The next speaker, Milkbasket co-founder and CEO Anant Goel, lightened the mood at the gathering by wishing everyone good morning though it was nigh on 5.30 in the evening. He said it was from force of habit. Daily operations of the milk-and-grocery-delivery service begin at 4 a.m. and ends at 7 a.m. He spoke about scaling digitally the four-year-old company, which he called a toddler, and the everyday learnings he, once an advisor on strategy to firms across the world, has got when he started his own company. “I have so much to learn from businesses which are 20, 30 years old. In the corporate world, ideas are hits and in the startup world ideas are worth a penny. Your idea is the most public thing you can have,” he said.
Hitesh Oberoi, CEO, Info Edge, who spoke about achieving scale in a digital world, said, “We decided against going international and focussed on India. One big strategy that we followed over the last few years was diversification.”
Krishnan Chatterjee, chief customer officer and head of marketing, SAP Indian Subcontinent, talked about disruption in the industry by giving examples of MG Hector and ICICI bank. Both these companies have used technology to fuel growth.
“It’s wonderful to have so many business leaders in the room. Traditional business models address an experience gap. Intelligently connecting people, things and businesses is our design philosophy,” he said.
Nitin Bawankule, country director, Google Cloud India, talked about the speed at which technology is changing and the power of data consumption in India. “The power of computing helps you do a lot many things which you wouldn't have thought 10 years back.
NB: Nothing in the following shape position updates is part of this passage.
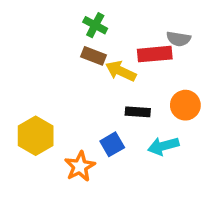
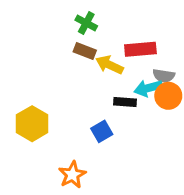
gray semicircle: (179, 39) -> (164, 76), moved
cyan arrow: (163, 146) -> (148, 88), moved
orange star: (80, 166) -> (72, 175), moved

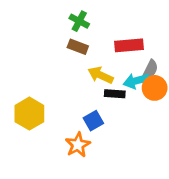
yellow arrow: (109, 65) -> (101, 75), moved
gray semicircle: (164, 76) -> (150, 69), turned -72
orange star: (72, 175) -> (78, 145), moved

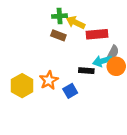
green cross: (79, 21) -> (60, 16), turned -32
yellow arrow: (101, 75) -> (76, 22), moved
orange star: (78, 145) -> (49, 80), moved

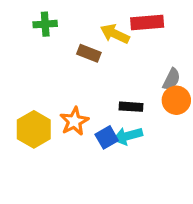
green cross: (60, 16) -> (45, 24), moved
red rectangle: (97, 34) -> (147, 23), moved
cyan arrow: (102, 61) -> (128, 136), moved

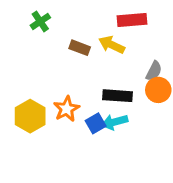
green cross: (45, 24) -> (40, 21), turned -30
yellow arrow: (115, 34) -> (112, 45), moved
black rectangle: (131, 107) -> (118, 96), size x1.4

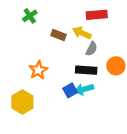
gray semicircle: (154, 71) -> (91, 49), moved
orange star: (67, 109) -> (38, 70), moved
yellow hexagon: (30, 116) -> (22, 102), moved

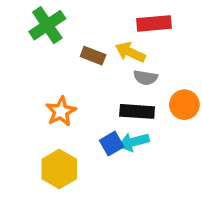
green cross: (30, 16) -> (47, 25), size x1.5
gray semicircle: (91, 49) -> (145, 78), turned 72
yellow hexagon: (22, 102) -> (59, 169), moved

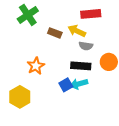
yellow hexagon: (59, 169) -> (20, 97), moved

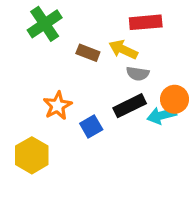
black rectangle: (81, 66) -> (130, 106), turned -30
cyan arrow: (79, 84) -> (162, 115), moved
blue square: (66, 85) -> (91, 127), moved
The power of cloud is impacting businesses and I think this is the time to act on it,” he said.
Gaurav Gupta, partner at Deloitte India, talked about how digital is the most abused word today. “For someone it’s an email and for someone else, it can be a flying car. But there is a lot happening in between,” said Gupta.
The next session of the summit kicked off with an address by Samit Ghosh, MD and CEO, Ujjivan Bank. “We have 4 million customers today, and we want to move to 40 million in the next seven years,” Ghosh said.
Sandip Somany, president of FICCI India, said that something that cannot be ignored if we have to become a $5 trillion economy is the role of exports.
Anurag Singh Thakur, minister of state for finance and corporate affairs, who was chief guest at the summit elaborated the government’s plan for achieving the $5 trillion economy target. “The Prime Minister clearly articulated the government’s vision to make this economy a $5 trillion economy by 2024-25. International experiences, especially from high-growth east Asian economies suggests that such growth needs to be investment driven and can only be sustained by a virtuous cycle of savings, investment and exports. In this context, recent efforts have been taken to clean up banks,” said Thakur.
After his address, the minister took suggestions from company leaders and industry experts on areas where the government could focus to help India Inc. The suggestions ranged from making the process of income tax simpler to cutting down GST rates on certain essential products such as life-saving drugs.
The event concluded with Majumdar and Thakur felicitating the wealth creators among the Fortune India Next 500 companies.